A noisy version of the SQuAD dataset

noisy-squad

A noisy version of the SQuAD dataset

Distributed under the CC BY-SA 4.0 license

This dataset was built by adding noise to the SQuAD 1.1 dataset ("SQuAD: 100,000+ Questions for Machine Comprehension of Text" by Pranav Rajpurkar, Jian Zhang, Konstantin Lopyrev and Percy Liang)

The dataset contains 5 types of noise, inspired on previous work by Belinkov and Bisk (2018):

  • Natural Noise: Words are replaced by real typing errors of people.

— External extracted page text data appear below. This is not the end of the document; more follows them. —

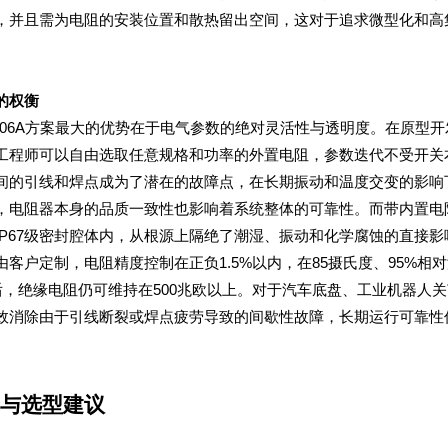
的权衡
效消除由于引线断裂或焊点疲劳导致的间歇性故障，长期运行可靠性
与选型建议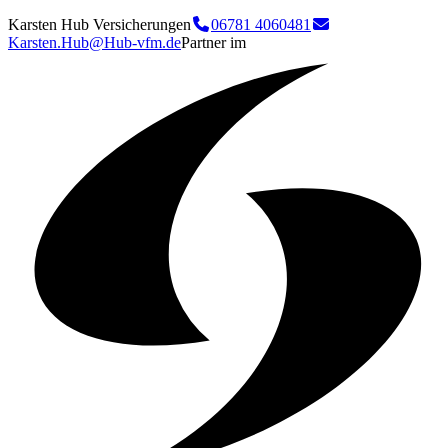
Karsten Hub Versicherungen
06781 4060481
Karsten.Hub@Hub-vfm.de
Partner im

To automate this, a collection of word corrections performed by people in web platforms that keep track of edits history was used.
  • Swap Noise: For each word in the text, one random pair of consecutive characters is swapped (e.g. expression → exrpession).
  • Middle Random Noise: For each word in the text, all characters are shuffled, except for the first and last characters. (e.g. expression → esroxiespn).
  • Fully Random Noise: For each word in the text, all characters are shuffled (e.g. expression → rsnixpoees)
  • Keyboard Typo Noise: For each word in the text, one character is replaced by an adjacent character in traditional English keyboards (e.g. expression → exprwssion).